Tamino redux.

ecoquant | November 15, 2021 a
“In general extrapolation is a terrible way of “predicting the future.”
kinimod | November 16, 2021 at 12:34 pm |
“Extrapolation may be the best we have”

Hopefully Ecoquant can explain what he actually meant or in lieu of that explain a good method for prediction.

On a different note I still fail to see what Judith has said that is so upsetting.
“Judith Curry, showed a single tide gauge record, did no analysis at all, and said (quote) “Since 1910, sea level has been rising at a steady rate of 1.36 feet, or 16 inches, per century.”

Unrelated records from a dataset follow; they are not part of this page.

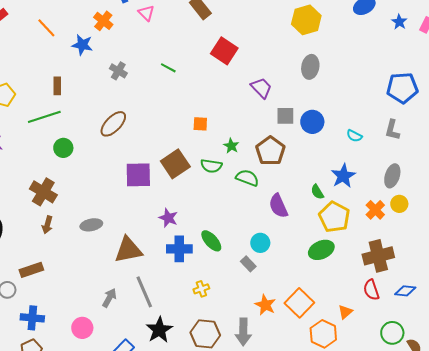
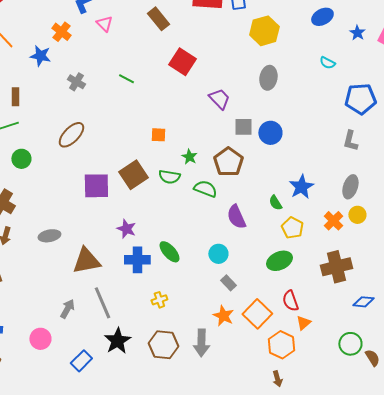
cyan semicircle: (354, 136) -> (327, 63), moved
yellow pentagon: (334, 217) -> (292, 228), size x0.7
gray rectangle: (248, 264) -> (228, 283), moved
red semicircle: (371, 290) -> (290, 301), moved

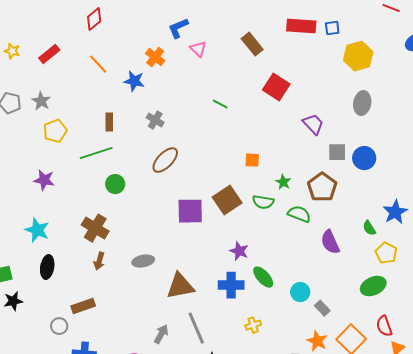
gray cross: (76, 82) -> (155, 120), moved
purple star: (126, 229) -> (239, 251), moved
cyan circle: (218, 254) -> (300, 292), moved

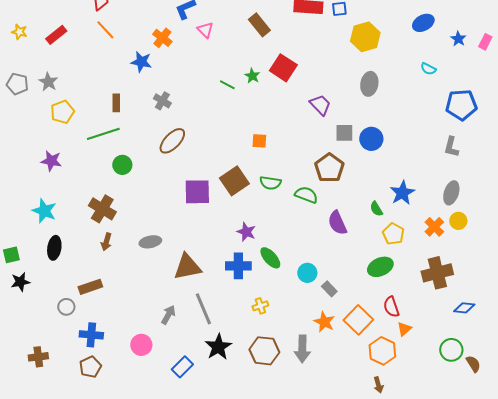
orange line: (98, 64) -> (105, 30), moved
green star: (283, 182) -> (252, 76), moved

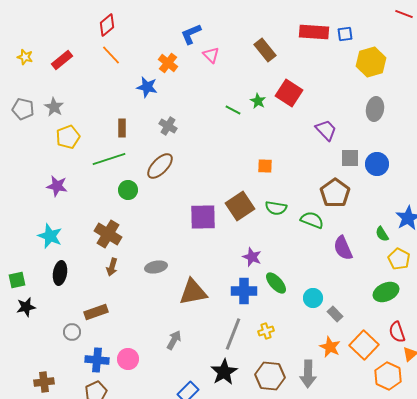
brown ellipse: (172, 141) -> (160, 166), moved
gray line: (203, 309) -> (233, 334), moved, turned 44
pink circle: (141, 345) -> (128, 359), moved

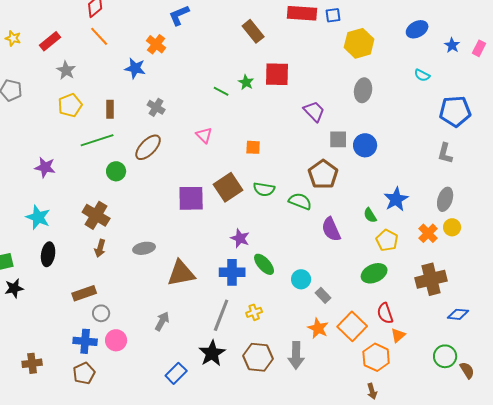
pink triangle: (211, 55) -> (204, 135), moved
red square: (289, 93) -> (277, 74), turned -32
gray star: (54, 107) -> (66, 70), moved
yellow pentagon: (68, 137) -> (70, 105), moved
gray circle: (72, 332) -> (101, 313), moved

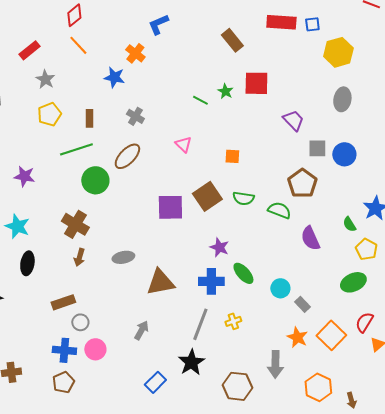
green circle: (116, 171) -> (95, 180), size x1.4
red semicircle: (385, 313) -> (364, 322), turned 50
brown hexagon: (258, 357) -> (237, 386), moved
orange hexagon: (376, 357) -> (318, 387), moved

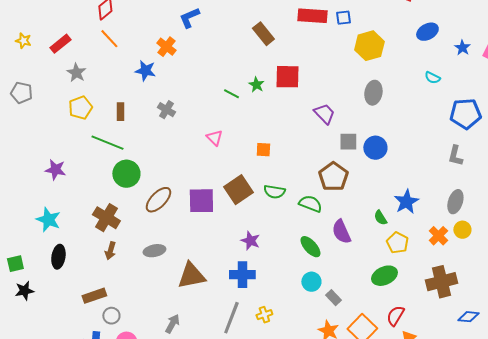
green line: (76, 149) -> (107, 143), turned 40
brown ellipse: (127, 156) -> (158, 200), moved
green ellipse: (243, 273) -> (310, 247), moved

If she states a range, 110 years?
and says there is a rate of 16 inches per century then the rate is 16 inches a century over that time gap.
Whether she characterizes it as an average rate or a steady rate for that time span the comment is perfectly acceptable for that time period.
Steady in that sense means average.

I have taken you to task in the past about your choice of mathematical models. Rough stuff from someone who lacks your expertise level in mathematics.
The problem in part is that mentioned by Ecoquant.
” Suppose there’s no knowledge of where breaks in a series are supposed to go?”
Worse suppose that 30 years is not the right metric at all?
Why not 60 or 120?
Redo your data at a 15 years different starting point.
At a different time interval.
Finally it is not right to select one set of data that you can see a pattern in and extrapolate it to a generalization on tides in general.
No matter how long the record.
Tides are complex. Erosion is complex, Land rise and fall is complex.
You have made a point but the very act of stating that it means something important to you destroys its validity.

One of the best to ask about my theorem but so driven by motivation.